Extracted page text data:
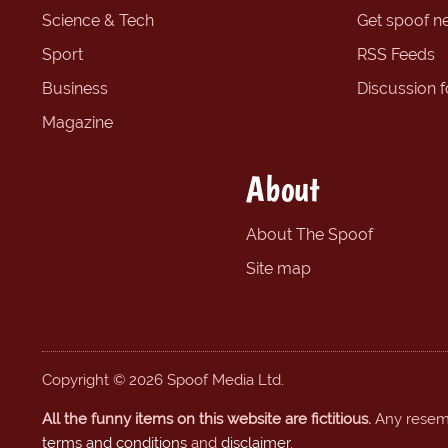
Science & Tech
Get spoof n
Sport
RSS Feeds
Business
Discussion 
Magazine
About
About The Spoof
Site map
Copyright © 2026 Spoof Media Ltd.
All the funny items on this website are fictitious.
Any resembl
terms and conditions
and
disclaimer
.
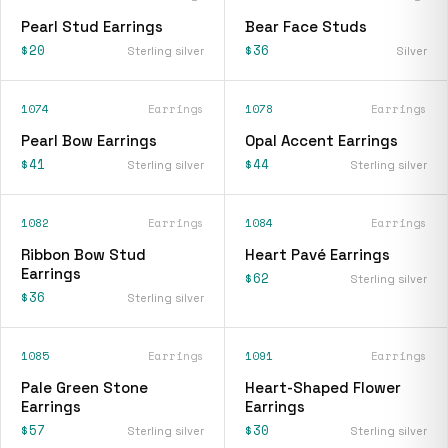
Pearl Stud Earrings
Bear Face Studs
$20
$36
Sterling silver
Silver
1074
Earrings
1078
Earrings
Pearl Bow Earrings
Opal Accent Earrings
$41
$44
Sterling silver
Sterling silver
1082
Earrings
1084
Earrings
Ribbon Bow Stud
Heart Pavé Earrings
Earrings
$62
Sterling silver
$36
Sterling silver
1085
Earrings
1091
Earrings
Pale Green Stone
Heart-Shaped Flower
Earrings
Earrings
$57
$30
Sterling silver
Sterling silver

...

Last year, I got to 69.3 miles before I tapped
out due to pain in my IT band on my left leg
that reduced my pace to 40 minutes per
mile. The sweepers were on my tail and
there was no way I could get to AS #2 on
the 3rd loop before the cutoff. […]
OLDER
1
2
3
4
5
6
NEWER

What to produce: Your reply should be a single number: the count of lines above that contain the word "before".

Written answer: 2